Higher prices for other crops may lure producers away from potatoes. Some growers have been looking to diversify their rotations in the past but couldn’t justify it with low returns from other crops.

“It’s at a time when producers have other options and are pushing their yields,” Sloik said. “We’re producing more per acre. That’s what producers realize they have to do to continue to be profitable.”

Apart from rising fertilizer and fuel costs, good workers are becoming difficult to find and more expensive to retain, he added.

The Canadian dollar’s rise against the U.S. currency has affected the Manitoba industry, which ships more than 85 percent of its french fries to the United States.

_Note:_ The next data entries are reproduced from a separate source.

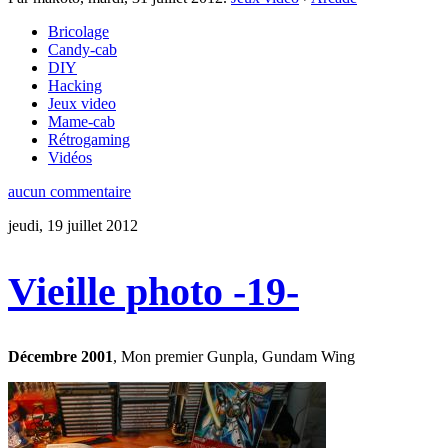
Bricolage
Candy-cab
DIY
Hacking
Jeux video
Mame-cab
Rétrogaming
Vidéos
aucun commentaire
jeudi, 19 juillet 2012
Vieille photo -19-
Décembre 2001
, Mon premier Gunpla, Gundam Wing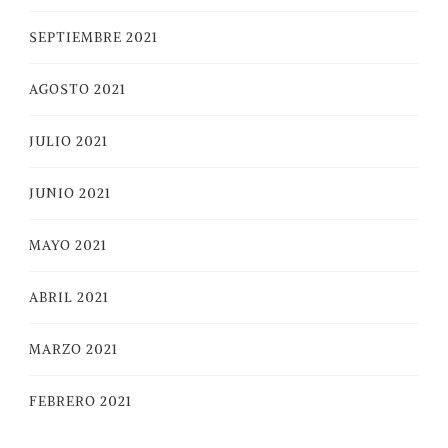
SEPTIEMBRE 2021
AGOSTO 2021
JULIO 2021
JUNIO 2021
MAYO 2021
ABRIL 2021
MARZO 2021
FEBRERO 2021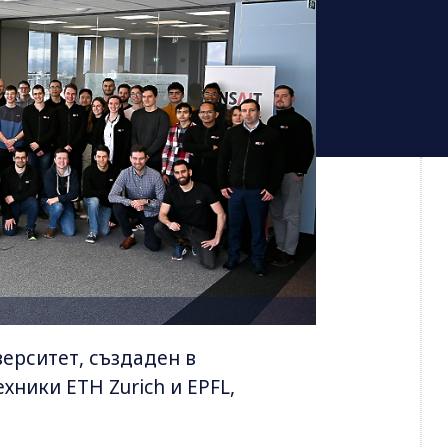
ерситет, създаден в
ники ETH Zurich и EPFL,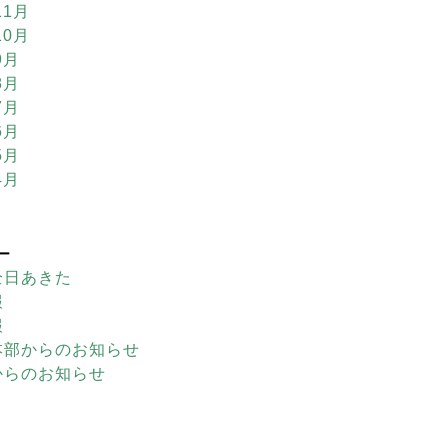
11月
10月
9月
8月
7月
6月
5月
4月
ー
全日あきた
報
報
本部からのお知らせ
からのお知らせ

Fears of an economic recession south of the border have yet to crimp demand for Canadian potatoes, he said.

“Washington and Idaho have been exporting because of their low dollar. So that leaves an opportunity for us to fill in because we have a freight advantage to the eastern U.S. versus the western U.S.”

Last year, widespread drought and late summer heat gave a boost to the United Potato Growers of America’s campaign to cut production, which has succeeded in reducing the supply of spuds hitting the North American market, he said.

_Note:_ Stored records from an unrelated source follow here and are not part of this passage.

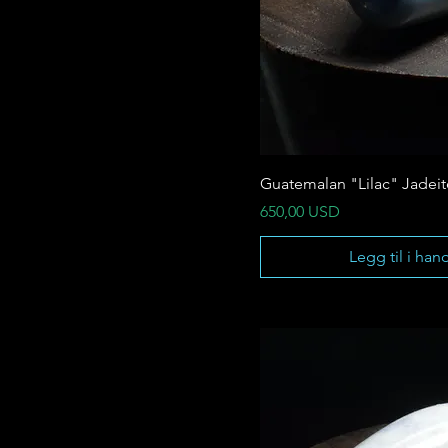
Guatemalan "Lilac" Jadei
Pris
650,00 USD
Legg til i han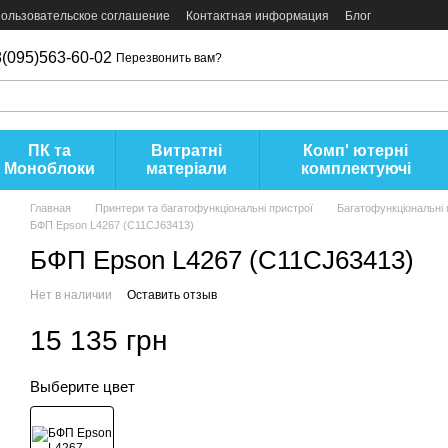
ользовательское соглашение
Контактная информация
Блог
(095)563-60-02
Перезвонить вам?
ПК та
Витратні
Комп' ютерні
Моноблоки
матеріали
комплектуючі
Главная
Принтери та багатофункціональні пристрої
Багатофункціональні 
БФП Epson L4267 (C11CJ63413)
БФП Epson L4267 (C11CJ63413)
Нет в наличии
Оставить отзыв
15 135 грн
Выберите цвет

Tom Gonsalves, a Manitoba Agriculture potato specialist, said that last year’s crop delivered a last minute bumper yield averaging 260 cwt. per acre.

“Last year saw pretty much record yields in Manitoba. It snuck up on us, at least to me personally,” he said.

“We were expecting reasonable but not fantastic yields, but once the storage holdings started coming, it was like ‘holy smokes, that’s a lot of potatoes.’ “

Potatoes, as a high value crop with costly infrastructure investment, probably won’t be pushed aside in a rush to plant canola, he said, although good margin opportunities in other crops may be alluring for use in rotations.

“In contract potatoes for processing, you sign a contract and you know your price based on delivery date,” he said.

According to the latest Statistics Canada data, Canadian potato production for 2007 was down two percent from 2006 to 109.6 million cwt. There were decreases in Prince Edward Island, New Brunswick, Ontario and Saskatchewan but increases in Manitoba and Alberta.

U.S. production rose 2.5 percent to 409.1 million cwt.